Still, in our computer science classrooms, we’re struggling because there are tools out there that can write code for our coding assignments. Students can ace the assignments, but when there’s an exam and they’re forced to do it on their own, they’re suddenly struggling, realizing what they’re not learning. That puts pressure on us as instructors to help students see that difference.
JSL: It’s kind of hard to underestimate the impact. Frankly, I’m actually worried about the divisions in the faculty and the students that this might cause. This has to be an interdisciplinary endeavor for us as a university, so we are talking to one another in important ways and not bringing our own bias against other disciplines, saying, “We know this better than you do.” It’s impacting all of us, and it’s all of our responsibility.

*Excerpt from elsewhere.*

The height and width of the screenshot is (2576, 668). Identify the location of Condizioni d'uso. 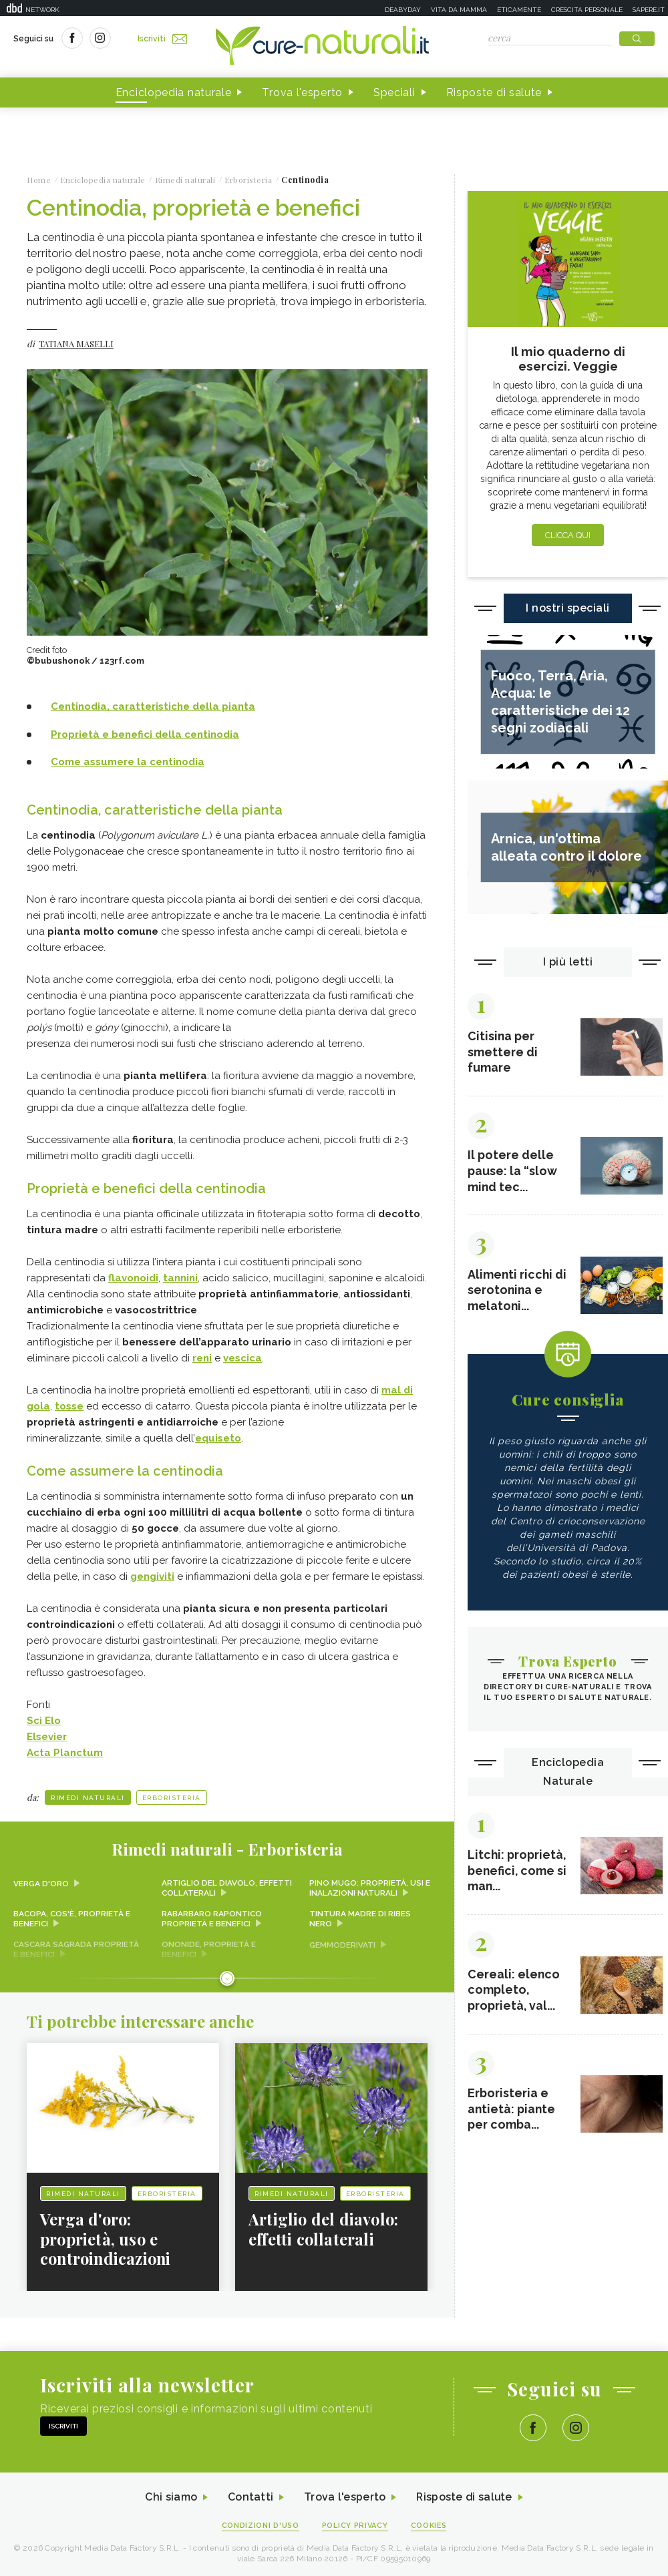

We’re not going to have a unified voice, but we must be able to identify what our concerns are, what is in keeping with the Jesuit mission of the university,
how are those still really important questions for us all, so we’re not becoming like the Luddites over here and the techies over there. No, we have to put our students at the center and also us as professors … to really try to get the human heart back in there. We can see what AI can do. Yes, it is amazing, but it also can give us greater awe about what the human person is too, what our capacities are, and to help our students not lose sight of that.
NY: Most of the faculty are now struggling with assignments and things that are given to them by students who may be using AI tools. It’s all part of an adjustment process. It reminds me of how people were not ready to use elevators when they were first introduced; people were still using stairs. We need to get ready. As faculty, we need to learn how to use these tools and teach students how to use these tools correctly. There is now software to help us detect fakes and copied information. So, we need to get ready and define rules. Then we can probably even benefit in the classroom. AI may help us find personalized content for the students of the future based on their needs and GPA, and recommendations for custom course content. We could benefit as people did when they began using elevators.